Blue Finch Film Releasing presents The Beta Test in cinemas 15 October.

Synopsis

Shortly before his wedding, ruthless talent agent Jordan (Jim Cummings) receives a mysterious envelope offering no-strings-attached sex with a stranger in a hotel room. Initially amused, then intrigued, he becomes obsessed by the idea of a secret erotic adventure and impulsively accepts. But will he regret his choices when his meticulous, superficial world threatens to collapse under the weight of his burgeoning lies?

Review/Interview

Following on from the critically acclaimed Thunder Road and The Wolf of Snow Hollow, Jim Cummings returns to write, direct and star in his third feature film, The Beta Test. When asked about where the original concept for the film came from, which narrative component actually was the sole starting point, and how it developed and changed over time, Cummings offered some rather interesting insight.
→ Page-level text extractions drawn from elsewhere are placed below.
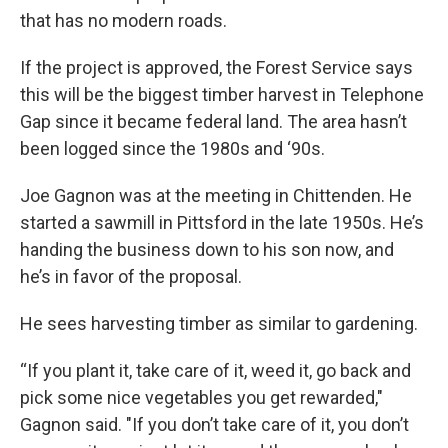
that has no modern roads.
If the project is approved, the Forest Service says
this will be the biggest timber harvest in Telephone
Gap since it became federal land. The area hasn’t
been logged since the 1980s and ‘90s.
Joe Gagnon was at the meeting in Chittenden. He
started a sawmill in Pittsford in the late 1950s. He’s
handing the business down to his son now, and
he’s in favor of the proposal.
He sees harvesting timber as similar to gardening.
“If you plant it, take care of it, weed it, go back and
pick some nice vegetables you get rewarded,"
Gagnon said. "If you don’t take care of it, you don’t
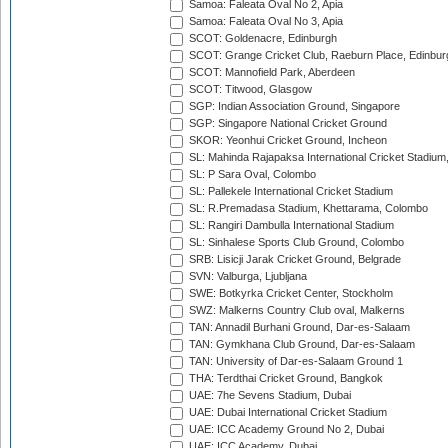
Samoa: Faleata Oval No 2, Apia
Samoa: Faleata Oval No 3, Apia
SCOT: Goldenacre, Edinburgh
SCOT: Grange Cricket Club, Raeburn Place, Edinbur
SCOT: Mannofield Park, Aberdeen
SCOT: Titwood, Glasgow
SGP: Indian Association Ground, Singapore
SGP: Singapore National Cricket Ground
SKOR: Yeonhui Cricket Ground, Incheon
SL: Mahinda Rajapaksa International Cricket Stadiu
SL: P Sara Oval, Colombo
SL: Pallekele International Cricket Stadium
SL: R.Premadasa Stadium, Khettarama, Colombo
SL: Rangiri Dambulla International Stadium
SL: Sinhalese Sports Club Ground, Colombo
SRB: Lisicji Jarak Cricket Ground, Belgrade
SVN: Valburga, Ljubljana
SWE: Botkyrka Cricket Center, Stockholm
SWZ: Malkerns Country Club oval, Malkerns
TAN: Annadil Burhani Ground, Dar-es-Salaam
TAN: Gymkhana Club Ground, Dar-es-Salaam
TAN: University of Dar-es-Salaam Ground 1
THA: Terdthai Cricket Ground, Bangkok
UAE: 7he Sevens Stadium, Dubai
UAE: Dubai International Cricket Stadium
UAE: ICC Academy Ground No 2, Dubai
UAE: ICC Academy, Dubai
“The genesis of the idea was for the letter service. I get spam mail and weird DMs and I thought this could be an interesting service that could derail people’s lives. The creator of the standing English postbox was a guy named Anthony Trollope who designed it and then regretted it. Before his invention, if a woman wanted to send a letter, she would have to send it through either her husband or her father. This technology allowed women to send letters to anybody they wanted and he worried that it would ‘corrupt the English family’. What a sexist dummy.”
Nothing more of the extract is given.